Acetabulaire hoek van het heupgewricht
Acetabulaire hoek van het heupgewricht

Als dysplasie op jonge leeftijd wordt ontdekt, bijvoorbeeld met licht verhoogde heuphoeken na 6 maanden, wordt conservatieve therapie uitgevoerd. Het bestaat uit het gebruik van speciale orthopedische apparaten, met behulp waarvan de benen van het kind in een gescheiden positie worden gefixeerd. Het kan een Frejka-kussen zijn, inbakeren met twee luiers tussen de benen, Pavlik's stijgbeugels, verband, Becker-slipje, elastische spalken.

Het is ook belangrijk om therapeutische oefeningen en speciale massages uit te voeren, die niet alleen helpen de spieren te versterken engewrichten, maar ook de verbetering van een klein organisme als geheel. Deze methoden worden gebruikt in alle stadia van de therapie en tijdens de herstelperiode.

Als ernstige dislocatie wordt gediagnosticeerd (graad 3 dysplasie), zijn coxietverbanden, Volkov- of Vilensky-spalken geïndiceerd voor gebruik. Corrigerende chirurgie wordt ook uitgevoerd als conservatieve therapie niet effectief is.

Acetabulaire hoeken na 1 jaar
Acetabulaire hoeken na 1 jaar

Hoe te waarschuwen

Gebrek aan strak inbakeren kan het risico op heupdysplasie meerdere keren verminderen. Breed inbakeren is mogelijk wanneer de beentjes van de baby niet naar beneden komen. Zo niet, dan kun je er een knuffel of kussen tussen leggen.

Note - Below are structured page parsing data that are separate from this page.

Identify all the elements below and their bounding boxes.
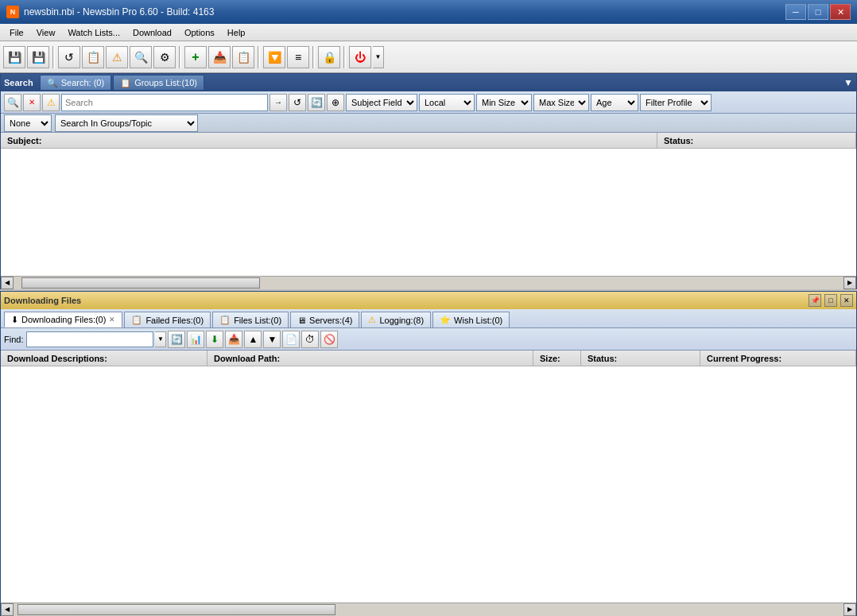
- subject-field-dropdown[interactable]: Subject Field: [346, 94, 417, 111]
- find-dropdown-arrow[interactable]: ▼: [155, 331, 166, 347]
- save2-button[interactable]: 💾: [27, 46, 49, 68]
- search-refresh1-btn[interactable]: ↺: [289, 94, 306, 111]
- toolbar-sep-4: [312, 46, 315, 68]
- download-pin-button[interactable]: 📌: [809, 294, 821, 307]
- tab-failed-files[interactable]: 📋 Failed Files:(0): [124, 312, 211, 327]
- search-tab-label: Search: (0): [61, 78, 104, 87]
- chart-button[interactable]: 📊: [187, 331, 204, 348]
- search-results-header: Subject: Status:: [1, 133, 856, 149]
- search-header-left: Search 🔍 Search: (0) 📋 Groups List:(10): [4, 75, 204, 91]
- search-collapse-button[interactable]: ▼: [843, 77, 853, 88]
- download-horizontal-scrollbar[interactable]: ◀ ▶: [1, 602, 856, 615]
- minimize-button[interactable]: ─: [785, 4, 806, 20]
- save-button[interactable]: 💾: [3, 46, 25, 68]
- search-icon-btn[interactable]: 🔍: [4, 94, 21, 111]
- lock-button[interactable]: 🔒: [318, 46, 340, 68]
- search-go-btn[interactable]: →: [270, 94, 287, 111]
- dl-scroll-right-arrow[interactable]: ▶: [843, 603, 856, 616]
- servers-icon: 🖥: [297, 316, 306, 325]
- maximize-button[interactable]: □: [808, 4, 828, 20]
- none-dropdown[interactable]: None: [4, 114, 52, 132]
- scroll-left-arrow[interactable]: ◀: [1, 277, 14, 289]
- download-close-button[interactable]: ✕: [840, 294, 853, 307]
- download-float-button[interactable]: □: [824, 294, 837, 307]
- files-list-icon: 📋: [219, 315, 231, 325]
- close-button[interactable]: ✕: [830, 4, 851, 20]
- filter-button[interactable]: 🔽: [263, 46, 285, 68]
- servers-label: Servers:(4): [309, 316, 352, 325]
- search-mag-button[interactable]: 🔍: [130, 46, 152, 68]
- search-horizontal-scrollbar[interactable]: ◀ ▶: [1, 276, 856, 289]
- dl-down-button[interactable]: ▼: [263, 331, 281, 348]
- scroll-track[interactable]: [14, 277, 843, 289]
- download-panel-title: Downloading Files: [4, 296, 81, 305]
- add2-button[interactable]: 📥: [208, 46, 231, 68]
- search-header: Search 🔍 Search: (0) 📋 Groups List:(10) …: [1, 74, 856, 91]
- max-size-dropdown[interactable]: Max Size: [533, 94, 589, 111]
- search-toolbar: 🔍 ✕ ⚠ → ↺ 🔄 ⊕ Subject Field Local Min Si…: [1, 91, 856, 114]
- groups-tab-icon: 📋: [120, 78, 131, 88]
- scroll-right-arrow[interactable]: ▶: [843, 277, 856, 289]
- search-warning-btn[interactable]: ⚠: [42, 94, 60, 111]
- dl-move-button[interactable]: ⬇: [206, 331, 223, 348]
- menu-options[interactable]: Options: [178, 26, 221, 39]
- power-button[interactable]: ⏻: [349, 46, 371, 68]
- tab-servers[interactable]: 🖥 Servers:(4): [290, 312, 359, 327]
- dl-scroll-thumb[interactable]: [17, 604, 335, 615]
- tab-wish-list[interactable]: ⭐ Wish List:(0): [432, 312, 510, 327]
- group-button[interactable]: ≡: [287, 46, 309, 68]
- download-toolbar: Find: ▼ 🔄 📊 ⬇ 📥 ▲ ▼ 📄 ⏱ 🚫: [1, 328, 856, 351]
- search-refresh3-btn[interactable]: ⊕: [327, 94, 344, 111]
- toolbar: 💾 💾 ↺ 📋 ⚠ 🔍 ⚙ + 📥 📋 🔽 ≡ 🔒 ⏻ ▼: [0, 41, 857, 73]
- search-refresh2-btn[interactable]: 🔄: [308, 94, 325, 111]
- dl-scroll-left-arrow[interactable]: ◀: [1, 603, 14, 616]
- tab-downloading-files[interactable]: ⬇ Downloading Files:(0) ✕: [4, 312, 122, 327]
- tab-files-list[interactable]: 📋 Files List:(0): [212, 312, 289, 327]
- search-tab-search[interactable]: 🔍 Search: (0): [40, 75, 111, 91]
- toolbar-sep-5: [343, 46, 346, 68]
- toolbar-dropdown-button[interactable]: ▼: [373, 46, 384, 68]
- search-results-body: [1, 149, 856, 276]
- search-cancel-btn[interactable]: ✕: [23, 94, 41, 111]
- warning-button[interactable]: ⚠: [106, 46, 128, 68]
- toolbar-sep-1: [52, 46, 55, 68]
- menu-file[interactable]: File: [3, 26, 30, 39]
- menu-watchlists[interactable]: Watch Lists...: [61, 26, 126, 39]
- search-in-groups-dropdown[interactable]: Search In Groups/Topic: [55, 114, 198, 132]
- title-controls: ─ □ ✕: [785, 4, 851, 20]
- local-dropdown[interactable]: Local: [419, 94, 475, 111]
- menu-help[interactable]: Help: [221, 26, 252, 39]
- search-tab-icon: 🔍: [47, 78, 58, 88]
- properties-button[interactable]: 📋: [82, 46, 104, 68]
- menu-view[interactable]: View: [30, 26, 62, 39]
- downloading-files-tab-close[interactable]: ✕: [109, 316, 115, 323]
- download-header-right: 📌 □ ✕: [809, 294, 853, 307]
- dl-clock-button[interactable]: ⏱: [301, 331, 319, 348]
- refresh-dl-button[interactable]: 🔄: [168, 331, 185, 348]
- search-tab-groups[interactable]: 📋 Groups List:(10): [113, 75, 204, 91]
- search-input[interactable]: [61, 94, 268, 111]
- dl-cancel-button[interactable]: 🚫: [320, 331, 338, 348]
- dl-file-button[interactable]: 📄: [282, 331, 300, 348]
- main-container: Search 🔍 Search: (0) 📋 Groups List:(10) …: [0, 73, 857, 616]
- download-results-header: Download Descriptions: Download Path: Si…: [1, 351, 856, 366]
- scroll-thumb[interactable]: [21, 277, 260, 289]
- filter-profile-dropdown[interactable]: Filter Profile: [640, 94, 712, 111]
- search-panel: Search 🔍 Search: (0) 📋 Groups List:(10) …: [0, 73, 857, 289]
- add-button[interactable]: +: [184, 46, 207, 68]
- menu-download[interactable]: Download: [126, 26, 178, 39]
- dl-up-button[interactable]: ▲: [244, 331, 262, 348]
- add3-button[interactable]: 📋: [232, 46, 254, 68]
- files-list-label: Files List:(0): [234, 316, 281, 325]
- dl-add-button[interactable]: 📥: [225, 331, 242, 348]
- wish-list-icon: ⭐: [440, 315, 451, 325]
- find-input[interactable]: [26, 331, 153, 347]
- tab-logging[interactable]: ⚠ Logging:(8): [361, 312, 431, 327]
- refresh-button[interactable]: ↺: [58, 46, 80, 68]
- download-header: Downloading Files 📌 □ ✕: [1, 292, 856, 309]
- age-dropdown[interactable]: Age: [591, 94, 638, 111]
- settings-button[interactable]: ⚙: [153, 46, 176, 68]
- dl-scroll-track[interactable]: [14, 603, 843, 616]
- logging-icon: ⚠: [368, 315, 376, 325]
- min-size-dropdown[interactable]: Min Size: [476, 94, 532, 111]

Luiers zijn een goede preventieve methode en een moderne hulp voor ouders. Ze laten de benen niet sluiten (vooral gevulde), wat een uitstekende preventie is van dysplasie. Je kunt ook luiers een paar maten groter nemen.

Het dragen van rugzakken en autostoeltjes zijn ook uitstekende preventieve maatregelen. Het loont de moeite om op tijd (uiterlijk op de leeftijd van zes maanden van de baby) een onderzoek te ondergaan. Als het probleem niet tijdig wordt geïdentificeerd en verholpen, kan het kind in de toekomst een verkeerde houding en gang ontwikkelen en ernstige problemen met het bewegingsapparaat ervaren.

Conclusie

Dysplasie, die werd ontdekt op de leeftijd van maximaal een jaar, met inachtneming van therapeutische maatregelen, eindigt in bijna 100% van de gevallen in een volledige genezing. Het loont de moeite om aandacht te besteden aan de ontwikkeling van uw baby en tijdig een onderzoek te ondergaan door een orthopedisch arts, die niet alleeneen uitgebreide studie, maar ook de juiste behandeling voorschrijven.